Schnell war klar, dass eine Verurteilung Salvinis zu schweren Unruhen in Italien führen würde. Die Anhängerinnen und Anhänger der rechtspopulistischen Regierung Meloni, zu der Salvini gehört, drohten mit Strassendemonstrationen und Strassenschlachten. Auch die Ministerpräsidentin selbst mischte sich in den Fall ein und verlangte einen Freispruch Salvinis.

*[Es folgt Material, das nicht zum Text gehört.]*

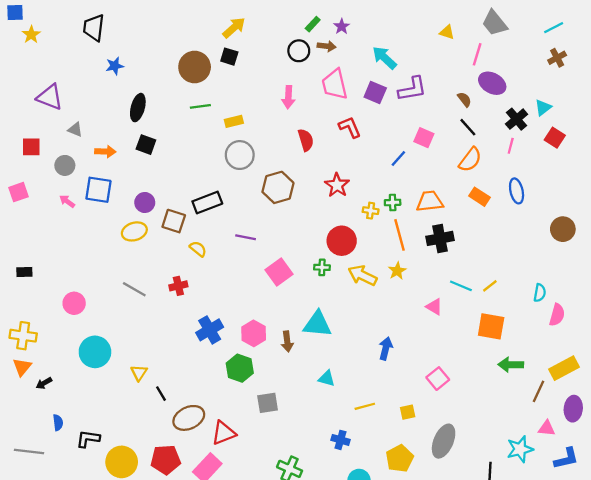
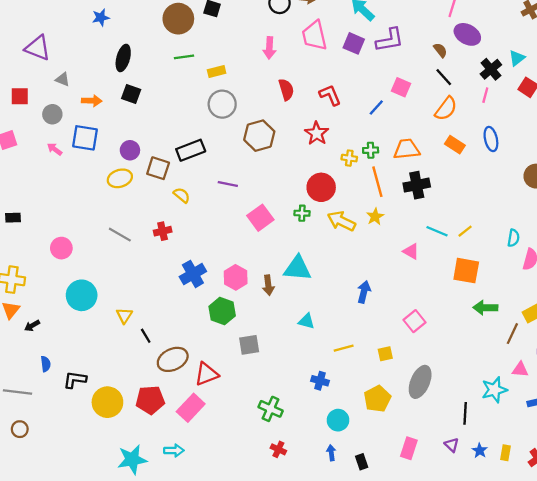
red L-shape: (350, 127) -> (330, 95), moved

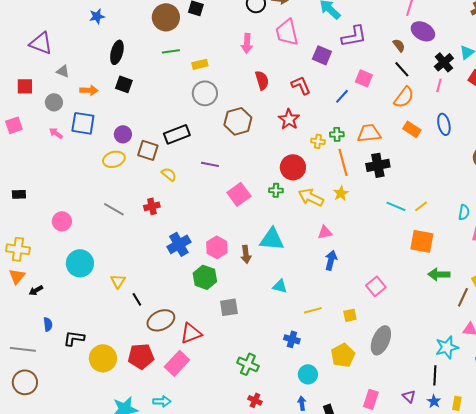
purple square: (354, 43) -> (322, 55), moved
pink triangle: (411, 251) -> (325, 232), moved, turned -42
black line: (465, 413) -> (435, 375), moved
brown circle: (20, 429) -> (25, 382), size x1.6

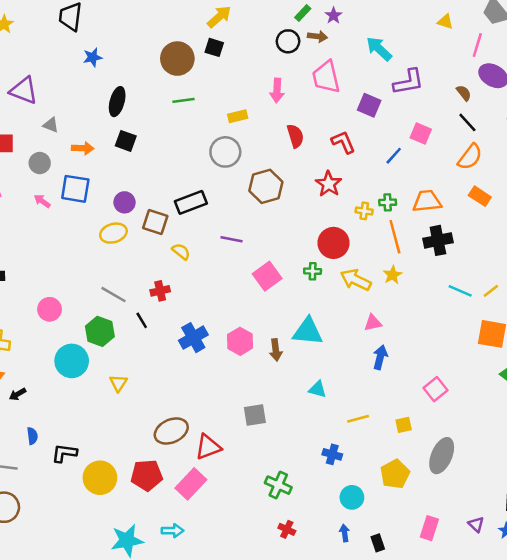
yellow rectangle: (200, 64) -> (238, 116), moved
green hexagon: (205, 277) -> (100, 331), moved
black line: (137, 299) -> (142, 320), moved

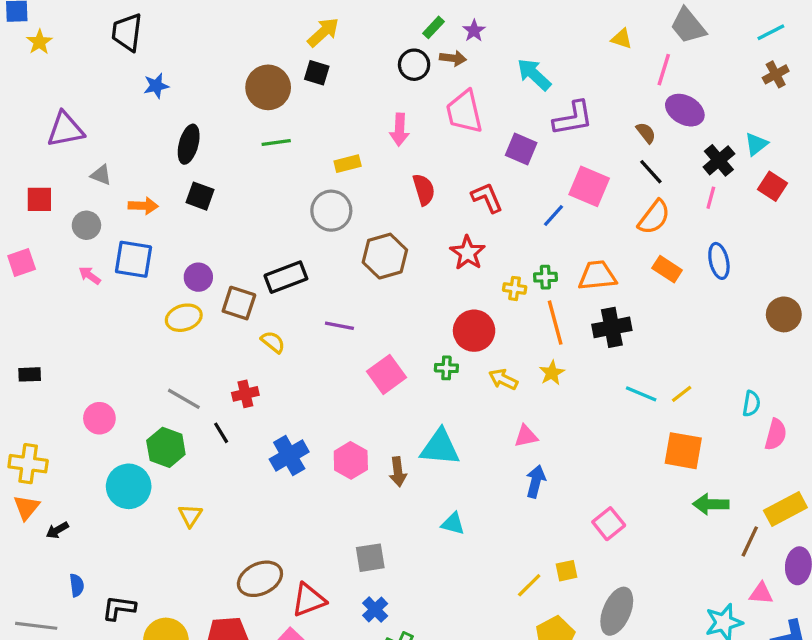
purple triangle: (24, 90) -> (65, 130), turned -32
pink square: (421, 134) -> (589, 186), size x1.4
yellow arrow: (356, 280) -> (503, 379), size x0.7
yellow line: (358, 419) -> (529, 585), moved, turned -30
blue cross: (332, 454) -> (375, 610), moved, turned 30

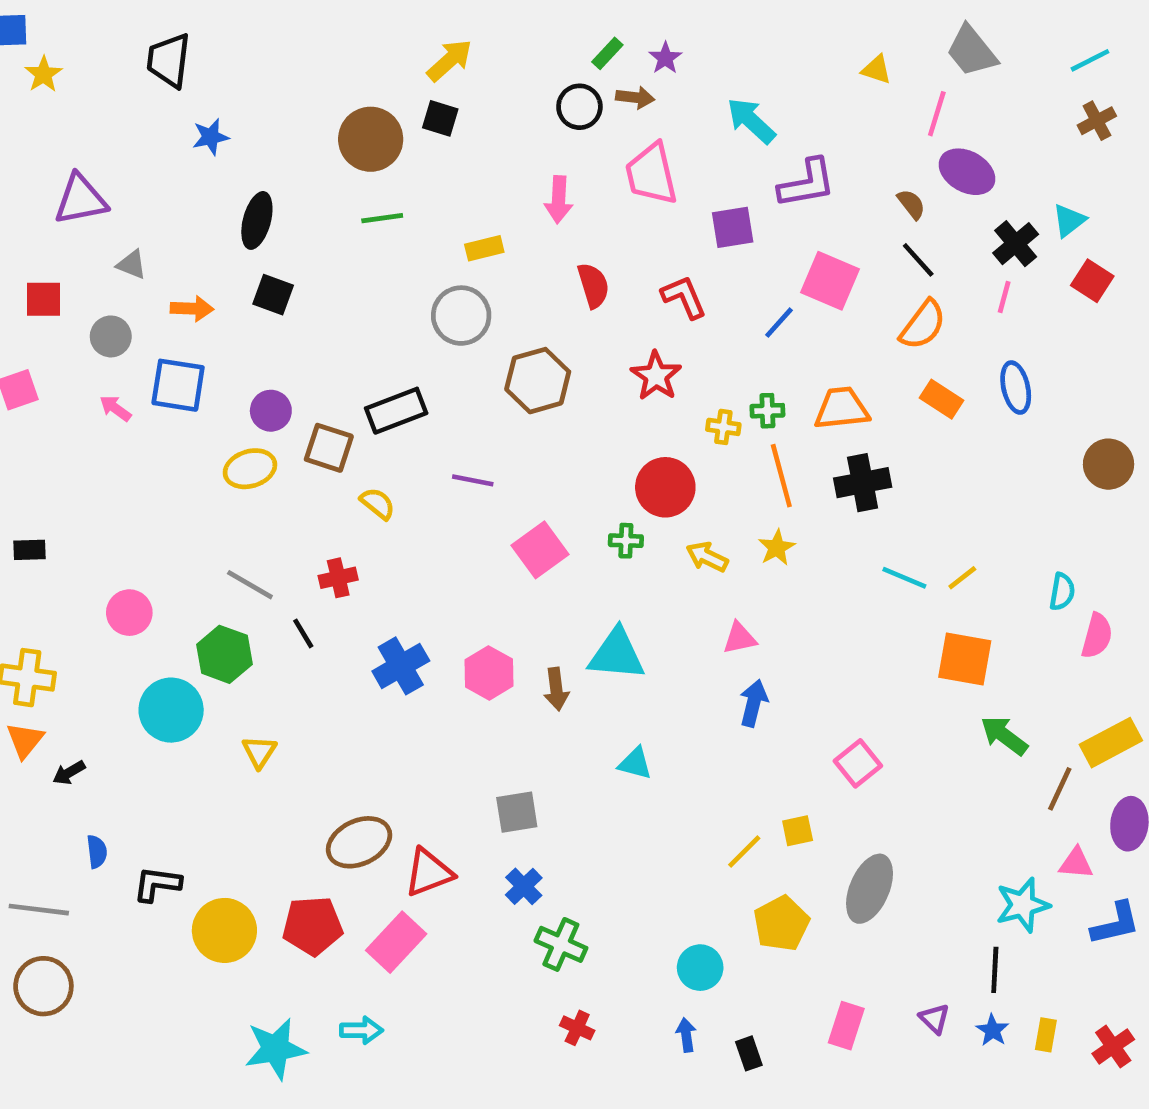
purple square: (521, 149) -> (733, 227), turned -32
green arrow: (711, 504) -> (1004, 736), turned 36

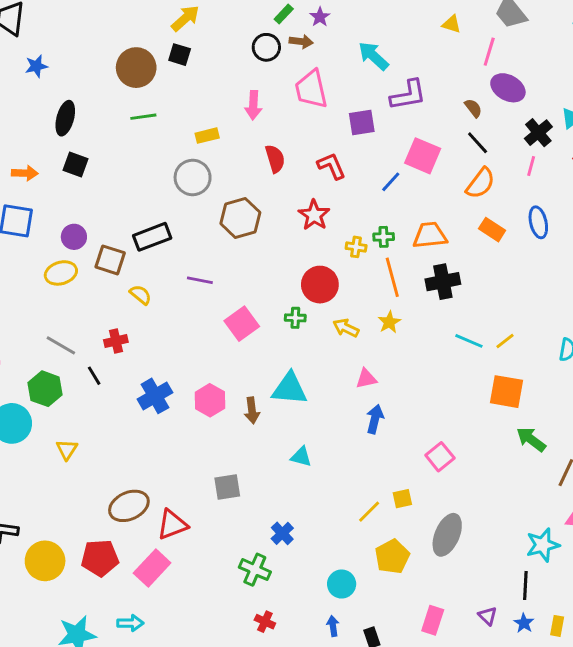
blue cross: (524, 886) -> (282, 533), moved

«Sind wir eine Bananenrepublik, haben wir keine Gewaltentrennung?», hiess es in oppositionellen Kreisen. Nicht nur die Linke fand es unakzeptabel, dass die Regierung massiven Druck auf die Justiz ausübte, um einen Schuldspruch zu verhindern. «Lasst die Justiz ihre Arbeit machen», hiess es. Und natürlich erhielt Salvini sofort die Unterstützung von Marine Le Pen und Viktor Orbán. Der ungarische Präsident Viktor Orbán bezeichnete den Lega-Chef als «unseren Helden». Auch Elon Musk fühlte sich einmal mehr berufen, sich in italienische Justizverfahren einzumischen. Schon vor der Urteilsverkündung lobte er den Vize-Ministerpräsidenten. «Gut gemacht, Matteo Salvini! Dieser verrückte Staatsanwalt sollte ins Gefängnis für sechs Jahre und nicht du.» Am 6. Oktober, beim Lega-Fest in Pontida in der Lombardei, fand eine Massendemonstration für Salvini statt. «Er wird als Erlöser gefeiert», spottete ein Journalist.

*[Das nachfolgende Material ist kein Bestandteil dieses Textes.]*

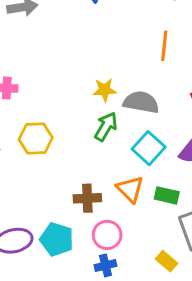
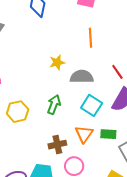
yellow star: (105, 90) -> (57, 62), moved
green arrow: (106, 127) -> (54, 105), moved
orange triangle: (130, 189) -> (84, 134), turned 30

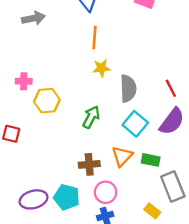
orange line: (91, 38) -> (94, 37), moved
gray semicircle: (82, 77) -> (128, 88), turned 80
yellow hexagon: (18, 112) -> (47, 101), moved

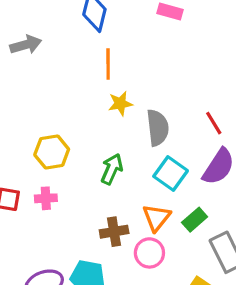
pink cross: (24, 81) -> (46, 198), moved
green rectangle: (151, 160) -> (195, 220), turned -48
pink circle: (106, 192) -> (149, 253), moved

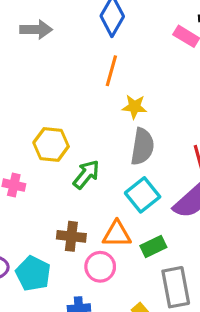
yellow star: (120, 104) -> (134, 107), moved
yellow hexagon: (52, 152) -> (51, 145), moved
orange triangle: (157, 218) -> (117, 234), turned 36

Beim jetzt abgeschlossenen Verfahren in Palermo handelte es sich um einen Prozess der ersten Instanz. Wäre er verurteilt worden, hätte er Berufung eingelegt. Bei der chronisch überlasteten italienischen Justiz hätte es wieder Jahre gedauert, bis ein Urteil gefällt worden wäre. Ob die Staatsanwaltschaft Berufung einlegen wird, ist noch nicht bekannt.

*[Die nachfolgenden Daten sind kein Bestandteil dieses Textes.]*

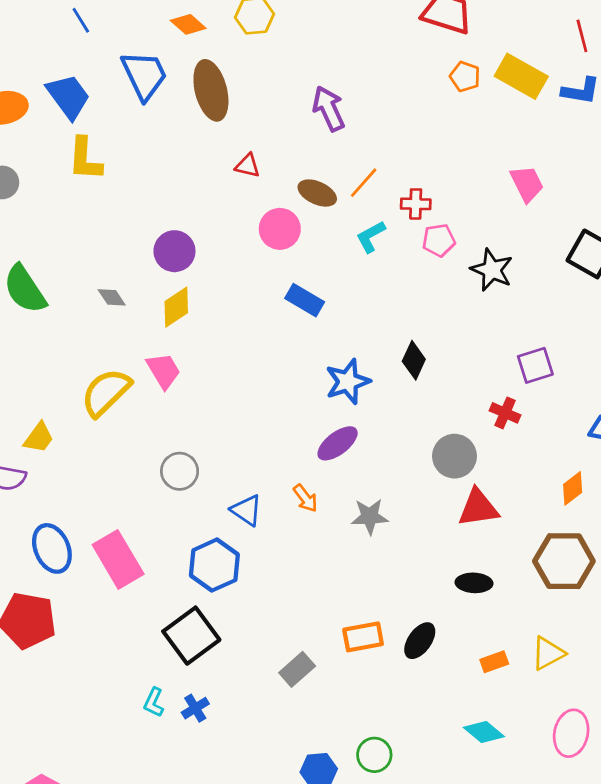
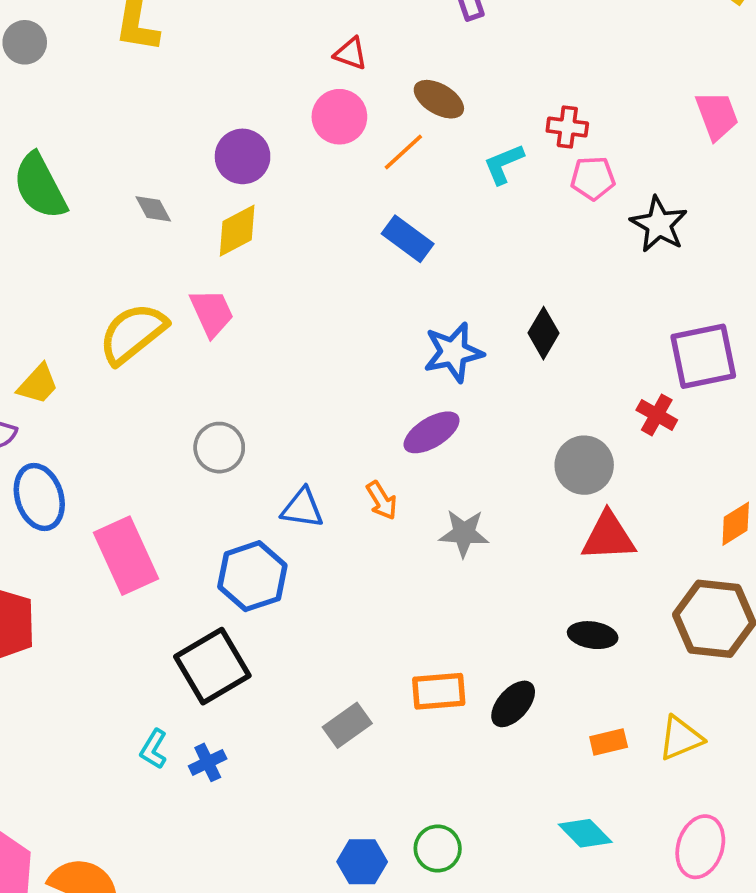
orange line: (364, 183) -> (403, 152), moved
pink circle: (280, 229) -> (339, 117), moved
purple square: (535, 365) -> (703, 356), size x1.4
blue triangle: (247, 510) -> (302, 508), turned -32
blue ellipse: (52, 548) -> (39, 497), moved

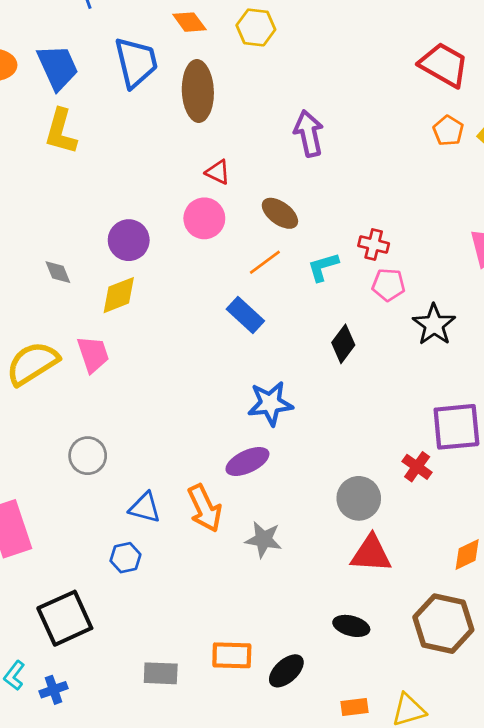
orange line: (403, 152) -> (265, 262), moved
black diamond: (543, 333) -> (343, 344), moved
orange arrow: (382, 500) -> (205, 508), size x1.6
blue hexagon: (252, 576) -> (125, 558), moved, size x0.6
gray rectangle: (347, 725) -> (161, 673), turned 32

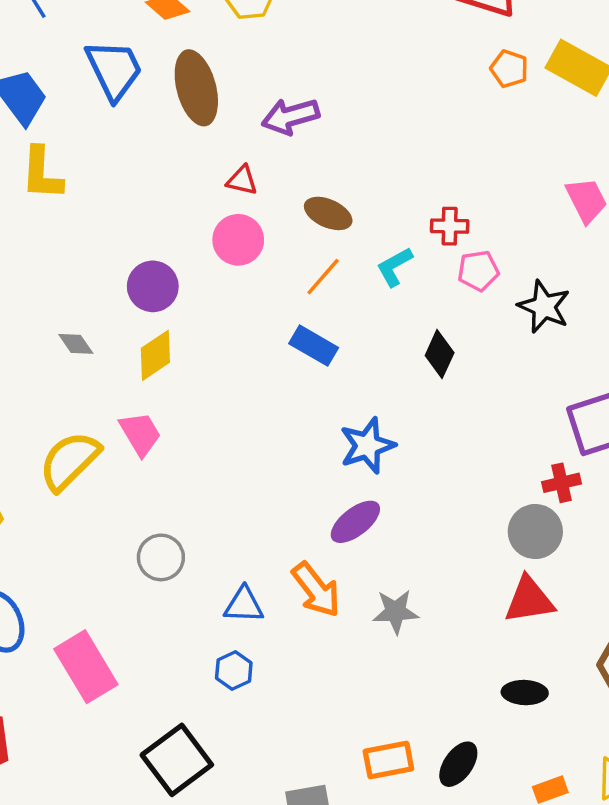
purple arrow: (309, 133) -> (290, 116), moved, turned -81
red cross: (417, 467) -> (561, 483), turned -36
gray circle: (359, 498) -> (535, 532), moved

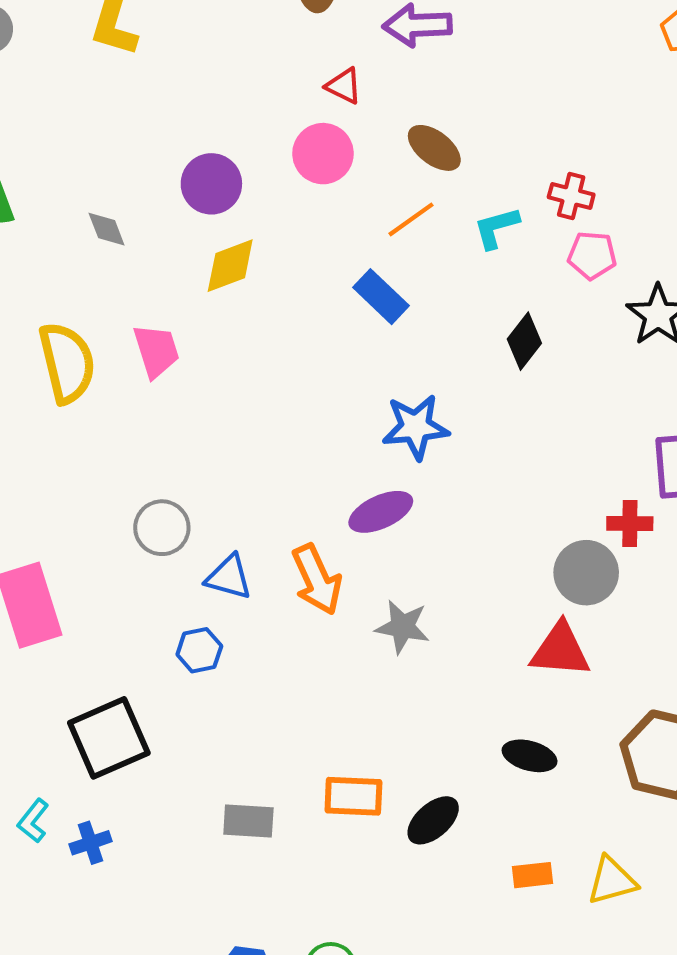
yellow diamond: (155, 355) -> (230, 266), moved
yellow semicircle: (69, 461) -> (67, 363), turned 108
gray circle: (161, 557) -> (162, 528), moved

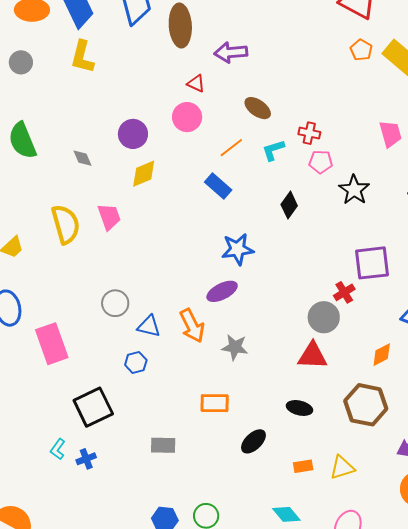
brown ellipse: (434, 148) -> (258, 108), moved
red cross: (630, 524) -> (344, 292), turned -30
orange rectangle: (353, 796) -> (215, 403), moved

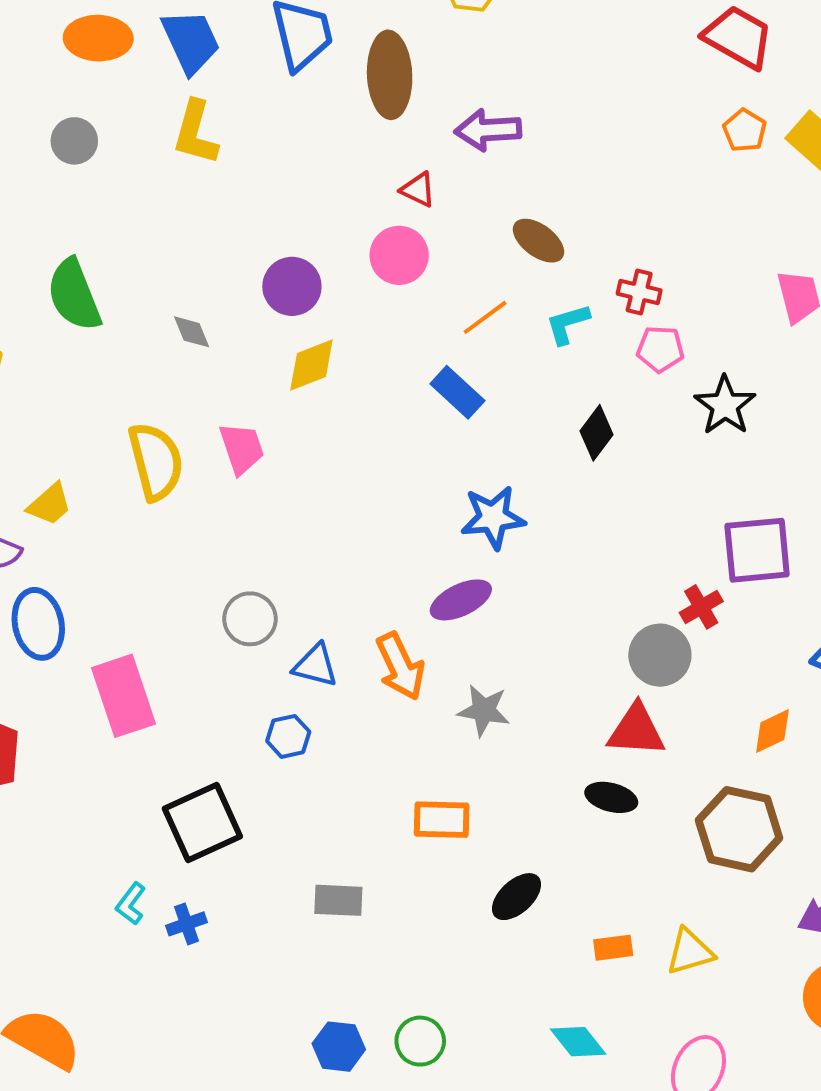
black ellipse: (299, 408) -> (611, 797), moved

Der einst erfolgreichste Rechtspopulist
Der jetzt 51-jährige Salvini war vor fünf Jahren noch der erfolgreichste Rechtspopulist in Italien, einer, der seine klar rassistischen Züge nicht verbarg. Für Immigranten sei in Italien kein Platz, sagte seine Entourage: für Moslems schon gar nicht. Im Europawahlkampf 2019 versprach er, gegen die «Migrantenflut» mit allen Mitteln zu kämpfen.
Und er hatte Erfolg. Unvergessen bleiben die Szenen, die sich im Sommer 2019 an den Adria-Stränden abspielten. Salvini, mit braungebrannter Brust, liess sich auf der «Papeete Beach» in Milano Marittima von Dutzenden schönen Frauen und Kameras auf Schritt und Tritt begleiten. Es war der Sommer des Matteo Salvini. Bei den Europawahlen erzielte er ein Spitzenergebnis: Europawahlen 2019: 34,33 Prozent (ein Gewinn von über 28 Prozent). Fratelli d’Italia kamen auf nur 6,5 Prozent. Salvini sah sich schon als nächsten Ministerpräsidenten. Doch daraus wurde nichts.
Meloni stahl ihm die Show. Sie graste bei seiner Anhängerschaft. Er verlor mehr und mehr Stimmen zugunsten der aufstrebenden Fratelli-Frau. Jetzt versuchte der Rechtspopulist Salvini noch rechtspopulistischer zu sein und Meloni rechts zu überholen. Das funktioniert kaum. Heute liegt Salvinis Lega bei rund 8 Prozent und Meloni bei rund 29 Prozent.
«Speerspitze gegen die Migration»
In den drei Jahren der Anhörungen wurden 45 Zeugen vernommen, darunter der ehemalige Verbündete und Ministerpräsident Giuseppe Conte und der ehemalige Aussenminister Luigi Di Maio. Und Salvini selbst. Sie alle waren aufgerufen, die damaligen Ereignisse zu schildern und ein ausreichend klares Bild zu liefern, um die beiden gegensätzlichen Positionen von Anklage und Verteidigung zu stützen.
Hunderte seiner Anhängerinnen und Anhänger hatten sich an diesem Freitag vor der Aula des Pagliarelli-Gefängnisses in Palermo versammelt, um ihrem Idol Mut zu machen. Ein Teil der Hochsicherheitsanstalt dient auch als Gerichtssaal. Salvini wartete seit dem Morgen mit seiner Verlobten in einem Einkaufszentrum auf das Urteil.
Als er unter strömendem Regen vor dem Gericht ankam, sagte er: «Ich bin absolut stolz auf das, was ich getan habe, ich habe meine Versprechen gehalten, ich habe die Masseneinwanderung bekämpft. Wie auch immer das Urteil ausfällt, für mich ist heute ein guter Tag, denn ich bin stolz darauf, mein Land verteidigt zu haben.» Und seine anwesenden Fans, unter ihnen mehrere rechtsgerichtete Abgeordnete, jubelten ihm zu. Sie feiern jetzt Salvini als europäische Speerspitze gegen die Migration. Seine Politik mache in mehr und mehr Ländern Schule, freuen sie sich. «Danke Matteo», hiess es auf einem Transparent in Palermo.